I received some interesting herb seeds in a swap this week, entirely new to me. I then discovered some similar seeds were available from Realseeds but in the interests of agricultural biodiversity I'm hoping these are a different strain because Riana who sent them to me gives their provenance as direct from Mexico.
They are heat loving annuals or bi-annuals from the Aster family, with distinctive flavours described by one French writer as "strong, ultra-fresh and musky, vaguely reminiscent of coriander, but also ozone". The same writer goes on to suggest that only tiny amounts should be used for fear of overwhelming the taste of the food. Sounds bizarre but as a slow adopter of ordinary leaf coriander (remember when we thought it tasted like the smell of mice?) I'm prepared to give them a go.
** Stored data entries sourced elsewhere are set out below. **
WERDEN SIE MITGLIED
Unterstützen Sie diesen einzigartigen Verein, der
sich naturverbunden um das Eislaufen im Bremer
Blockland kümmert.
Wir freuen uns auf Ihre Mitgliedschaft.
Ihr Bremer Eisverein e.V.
Porophyllum ruderale also known as papalo or quilquiña or Bolivian coriander (no relation to true coriander) is a strong growing plant reaching about 1.5 metres. It forms part of the "quelites"; foraged and cultivated greens that are an important part of the diet of the native peoples of Mexico by providing variation in basic staples of corn, beans and squash. Papalo is used for flavouring in salsas and salads and in tacos. It has a golden yellow flower a bit like a marigold and you can see a picture of it on Jim Conrad's site Backyard Naturalist
Porophyllum tagetoides, pipicha or pepicha is used in soups and with courgettes and summer squash. The plant is rather different in habit and flower colour having narrower leaves and (according to Riana) a purple poppy like flower.
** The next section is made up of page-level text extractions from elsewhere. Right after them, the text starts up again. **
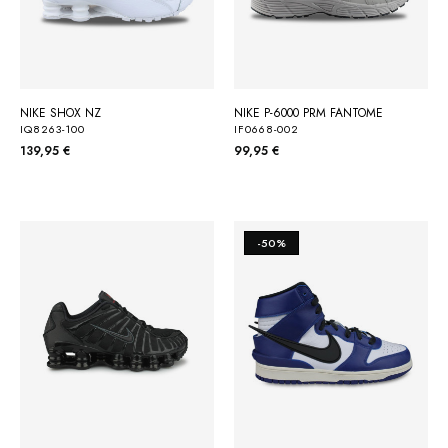
NIKE SHOX NZ
NIKE P-6000 PRM FANTOME
IQ8263-100
IF0668-002
139,95 €
99,95 €
-50%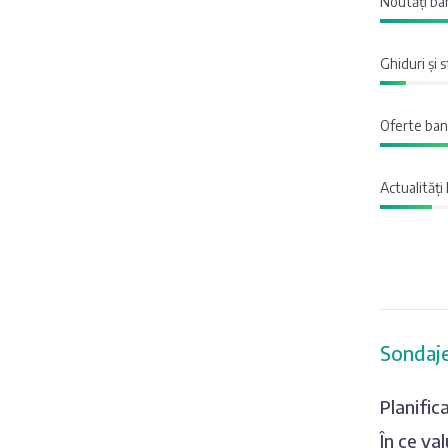
Noutăți ban
Ghiduri și 
Oferte banc
Actualități 
Sondaje
Planific
În ce va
I'm not sure which the Porophyllum coloratum is, it certainly looks like Papalo. There seems to be a lot of confusion with mapping these traditional herbs to formal Latin and until I've actually grown out what I have there's not much point in speculation.
Looking forward to growing them immensely but they will need a long hot summer to achieve their full potential in Normandy, so fingers crossed.
NB Post updated as Riana has now closed her blog to visitors so the links were broken.